On the Eve of a Historic Trial, the Court in the Deepwater Horizon Litigation Extends Indemnity in the BP-Transocean Drilling Contract to Include Transocean's Gross Negligence

Before the most anticipated maritime trial so far this century begins on Monday, it is important to consider the indemnity ruling reached a few weeks ago that substantially impacts the litigation and potentially has far-reaching implications for maritime indemnity contracts. In this alert, we also look ahead to the parameters of the anticipated trial should a settlement not be reached.  

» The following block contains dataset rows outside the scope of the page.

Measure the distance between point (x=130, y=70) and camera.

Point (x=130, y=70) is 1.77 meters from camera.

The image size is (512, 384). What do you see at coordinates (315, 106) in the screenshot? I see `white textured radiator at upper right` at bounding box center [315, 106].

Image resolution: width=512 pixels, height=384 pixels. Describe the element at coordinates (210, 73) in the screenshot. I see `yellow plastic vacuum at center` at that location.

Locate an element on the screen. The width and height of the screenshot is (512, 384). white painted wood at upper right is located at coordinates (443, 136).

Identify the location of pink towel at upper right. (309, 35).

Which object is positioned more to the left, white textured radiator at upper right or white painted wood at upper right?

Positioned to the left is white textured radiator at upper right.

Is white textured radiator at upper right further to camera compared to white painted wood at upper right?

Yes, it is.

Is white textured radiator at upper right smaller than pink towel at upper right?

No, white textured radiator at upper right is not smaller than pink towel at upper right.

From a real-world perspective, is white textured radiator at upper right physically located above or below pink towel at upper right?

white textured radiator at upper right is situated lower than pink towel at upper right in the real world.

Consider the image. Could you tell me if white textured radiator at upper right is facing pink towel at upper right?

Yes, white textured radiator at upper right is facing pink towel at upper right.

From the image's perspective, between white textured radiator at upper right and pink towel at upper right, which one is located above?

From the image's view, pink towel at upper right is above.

A New Framework Suggested for Interpreting Maritime Indemnity Clauses

On January 26, 2012, the United States District Court for the Eastern District of Louisiana issued its order and reasons requiring BP American Production Co., BP Exploration and Production, Inc. and BP p.l.c. (collectively referred to as BP) to indemnify Transocean Offshore Deepwater Drilling Inc. (et al.) (Transocean), as owner of the Deepwater Horizon rig, for pollution claims asserted by third parties, even if the claims were caused by Transocean’s own gross negligence. The court also held that the indemnity was unenforceable as against public policy for punitive damages, as well as Clean Water Act (CWA) civil fines and penalties.1

The decision was one of several pre-trial motions pending before Judge Carl Barbier in the multi-district litigation (MDL). The MDL is comprised of the thousands of claims for death, personal injury and pollution damage that arose from the April 20, 2010 explosion and fire on the Deepwater Horizon and the subsequent discharge of millions of barrels of oil into the Gulf of Mexico.2 Transocean’s motion was filed in the context of two actions: (1) a limitation action filed by Transocean as owner of the Deepwater Horizon pursuant to the Shipowner’s Limitation of Liability Act (the Act)3; and (2) the U.S. government action by way of the Department of Justice seeking a declaration of unlimited liability for legal costs and damages under the Oil Pollution Act of 1990 (OPA 90) against both the BP and Transocean related entities, and for civil penalties under Section 311(b)(7) of the CWA.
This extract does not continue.